Objective response rate by PD-L1 status on tumour-infiltrating immune cells
Patients | Completeresponse | Partialresponse | Objective responserate, n (% [95% CI])* | Median durationof response (95% CI), | |
---|---|---|---|---|---|
All patients | 119 | 11 | 16 | 27 (23% (16–31) | NE (14·1–NE) |
IC2/3 | 32 | 4 | 5 | 9 (28% (14–47]) | NE (11·1–NE) |
IC1/2/3 | 80 | 8 | 11 | 19 (24% [15–35]) | NE (NE) |
IC1 | 48 | 4 | 6 | 10 (21% ([11–35]) | NE (NE) |
IC0 | 39 | 3 | 5 | 8 (21% [9–37])) | NE (12·8–NE) |
Median time to onset of first response was 2·1 months (range 1·8–10·5), but late responses were also observed (after 6 months in 2 patients; figure 1 and supplementary figure S2). Median response duration had not been reached in all patients or in pre-defined PD-L1 subgroups (range 3·7 to 21·0+), and 19 of 27 responses (70%) were ongoing. Median progression-free survival was 2·7 months (95% CI 2·1–4·2) in all patients, 4·1 months (95% CI 2·3–11·8) in IC2/3 patients, 2·1 months (95% CI 2·1–5·4) in IC1 patients, and 2·6 months (95% CI 2·1–5·7) in IC0 patients. The clinical benefit rate in all patients was 30% (95% CI 22–39; supplementary table S3).

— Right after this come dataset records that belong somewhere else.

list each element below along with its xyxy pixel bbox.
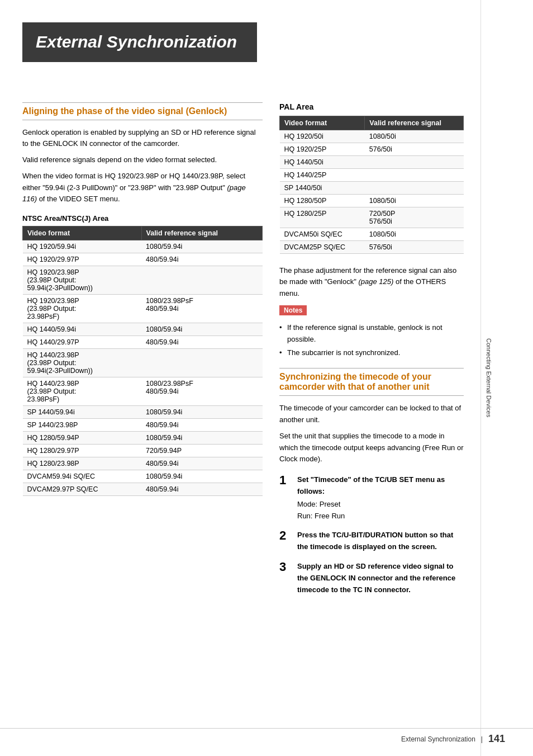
genlock-section-header: Aligning the phase of the video signal (… (22, 102, 263, 120)
step-sub: Mode: Preset Run: Free Run (297, 499, 464, 522)
table-row: HQ 1920/59.94i1080/59.94i (23, 240, 263, 253)
right-column: PAL Area Video format Valid reference si… (279, 102, 464, 604)
format-cell: HQ 1920/59.94i (23, 240, 142, 253)
signal-cell: 720/50P 576/50i (365, 207, 464, 228)
format-cell: HQ 1280/50P (280, 194, 365, 207)
sync-title: Synchronizing the timecode of your camco… (279, 372, 464, 392)
table-row: HQ 1440/23.98P (23.98P Output: 23.98PsF)… (23, 377, 263, 406)
main-content: External Synchronization Aligning the ph… (0, 0, 480, 756)
sync-text2: Set the unit that supplies the timecode … (279, 431, 464, 465)
table-row: HQ 1440/29.97P480/59.94i (23, 336, 263, 349)
step-item: 1Set "Timecode" of the TC/UB SET menu as… (279, 474, 464, 522)
step-title: Press the TC/U-BIT/DURATION button so th… (297, 530, 464, 553)
table-row: HQ 1920/23.98P (23.98P Output: 23.98PsF)… (23, 295, 263, 323)
table-row: DVCAM25P SQ/EC576/50i (280, 240, 464, 253)
step-content: Supply an HD or SD reference video signa… (297, 561, 464, 596)
format-cell: HQ 1440/25P (280, 168, 365, 181)
signal-cell (365, 181, 464, 194)
table-row: HQ 1280/25P720/50P 576/50i (280, 207, 464, 228)
format-cell: HQ 1440/23.98P (23.98P Output: 23.98PsF) (23, 377, 142, 406)
step-list: 1Set "Timecode" of the TC/UB SET menu as… (279, 474, 464, 596)
page: External Synchronization Aligning the ph… (0, 0, 533, 756)
signal-cell (141, 266, 262, 295)
format-cell: HQ 1280/29.97P (23, 445, 142, 457)
table-row: HQ 1920/23.98P (23.98P Output: 59.94i(2-… (23, 266, 263, 295)
step-title: Supply an HD or SD reference video signa… (297, 561, 464, 596)
table-row: HQ 1920/29.97P480/59.94i (23, 253, 263, 266)
footer-right: External Synchronization | 141 (401, 733, 505, 745)
pal-table: Video format Valid reference signal HQ 1… (279, 116, 464, 254)
step-content: Set "Timecode" of the TC/UB SET menu as … (297, 474, 464, 522)
signal-cell (141, 349, 262, 377)
format-cell: DVCAM25P SQ/EC (280, 240, 365, 253)
table-row: HQ 1280/23.98P480/59.94i (23, 457, 263, 470)
table-row: DVCAM29.97P SQ/EC480/59.94i (23, 483, 263, 496)
notes-label: Notes (279, 305, 307, 315)
table-row: HQ 1920/50i1080/50i (280, 130, 464, 143)
signal-cell: 480/59.94i (141, 253, 262, 266)
signal-cell: 1080/23.98PsF 480/59.94i (141, 377, 262, 406)
sidebar-tab: Connecting External Devices (480, 0, 496, 756)
signal-cell: 576/50i (365, 143, 464, 155)
table-row: HQ 1280/50P1080/50i (280, 194, 464, 207)
step-item: 2Press the TC/U-BIT/DURATION button so t… (279, 530, 464, 553)
notes-list: If the reference signal is unstable, gen… (279, 322, 464, 359)
sync-text1: The timecode of your camcorder can be lo… (279, 403, 464, 426)
signal-cell: 1080/59.94i (141, 470, 262, 483)
ntsc-col-signal: Valid reference signal (141, 226, 262, 240)
signal-cell: 576/50i (365, 240, 464, 253)
format-cell: HQ 1920/50i (280, 130, 365, 143)
signal-cell: 1080/59.94i (141, 240, 262, 253)
signal-cell: 480/59.94i (141, 483, 262, 496)
format-cell: HQ 1440/50i (280, 155, 365, 168)
footer-section-label: External Synchronization (401, 735, 475, 743)
signal-cell: 720/59.94P (141, 445, 262, 457)
list-item: The subcarrier is not synchronized. (279, 347, 464, 359)
two-column-layout: Aligning the phase of the video signal (… (22, 102, 464, 604)
genlock-text2: Valid reference signals depend on the vi… (22, 154, 257, 166)
table-row: SP 1440/59.94i1080/59.94i (23, 406, 263, 419)
genlock-text1: Genlock operation is enabled by supplyin… (22, 127, 257, 150)
format-cell: HQ 1440/23.98P (23.98P Output: 59.94i(2-… (23, 349, 142, 377)
format-cell: HQ 1280/23.98P (23, 457, 142, 470)
step-item: 3Supply an HD or SD reference video sign… (279, 561, 464, 596)
signal-cell: 1080/23.98PsF 480/59.94i (141, 295, 262, 323)
pal-col-signal: Valid reference signal (365, 116, 464, 130)
table-row: HQ 1440/50i (280, 155, 464, 168)
signal-cell: 480/59.94i (141, 336, 262, 349)
genlock-title: Aligning the phase of the video signal (… (22, 106, 263, 116)
ntsc-table: Video format Valid reference signal HQ 1… (22, 226, 263, 496)
format-cell: HQ 1920/29.97P (23, 253, 142, 266)
signal-cell: 1080/50i (365, 228, 464, 240)
list-item: If the reference signal is unstable, gen… (279, 322, 464, 346)
left-column: Aligning the phase of the video signal (… (22, 102, 263, 604)
genlock-text3: When the video format is HQ 1920/23.98P … (22, 171, 257, 205)
format-cell: HQ 1440/59.94i (23, 323, 142, 336)
table-row: SP 1440/23.98P480/59.94i (23, 419, 263, 432)
step-number: 1 (279, 474, 292, 486)
footer-bar: External Synchronization | 141 (0, 728, 533, 745)
format-cell: HQ 1920/23.98P (23.98P Output: 23.98PsF) (23, 295, 142, 323)
sync-body: The timecode of your camcorder can be lo… (279, 403, 464, 465)
signal-cell (365, 155, 464, 168)
sync-section-header: Synchronizing the timecode of your camco… (279, 368, 464, 396)
title-box: External Synchronization (22, 22, 257, 62)
signal-cell: 1080/50i (365, 194, 464, 207)
signal-cell: 480/59.94i (141, 419, 262, 432)
table-row: HQ 1280/29.97P720/59.94P (23, 445, 263, 457)
step-number: 2 (279, 530, 292, 542)
genlock-body: Genlock operation is enabled by supplyin… (22, 127, 257, 206)
format-cell: SP 1440/50i (280, 181, 365, 194)
signal-cell: 1080/59.94i (141, 432, 262, 445)
format-cell: SP 1440/59.94i (23, 406, 142, 419)
table-row: HQ 1440/23.98P (23.98P Output: 59.94i(2-… (23, 349, 263, 377)
format-cell: DVCAM59.94i SQ/EC (23, 470, 142, 483)
phase-note: The phase adjustment for the reference s… (279, 265, 464, 300)
step-title: Set "Timecode" of the TC/UB SET menu as … (297, 474, 464, 498)
signal-cell: 1080/59.94i (141, 323, 262, 336)
table-row: HQ 1440/59.94i1080/59.94i (23, 323, 263, 336)
pal-title: PAL Area (279, 102, 464, 111)
step-content: Press the TC/U-BIT/DURATION button so th… (297, 530, 464, 553)
table-row: DVCAM50i SQ/EC1080/50i (280, 228, 464, 240)
footer-divider: | (481, 735, 483, 743)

Figure 1. Change from baseline tumour burden by PD-L1 status.
Spider plots depict changes from baseline tumour burden, defined as the sum of target lesion diameters, in patients who received atezolizumab, based on baseline PD-L1 status on immune cells of (A) IC2/3, (B) IC1, and (C) IC0. Grey colour denotes progressive disease; blue denotes stable disease; green denotes complete and partial responses (per RECIST v1.1). Data cutoff: July 4, 2016. PD-L1=programmed death-ligand 1. IC=tumour-infiltrating immune cell.
The median overall survival was 15·9 months (95% CI 10·4 to not estimable; figure 2) in all patients, 12·3 months (95% CI 6·0 to not estimable) in IC2/3 patients, and 19·1 months (95% CI 9·8 to not estimable) in IC0/1 patients. The 12-month landmark survival rate was 57% (95% CI 48–66) in all patients.
Figure 2. Overall survival in patients treated with atezolizumab.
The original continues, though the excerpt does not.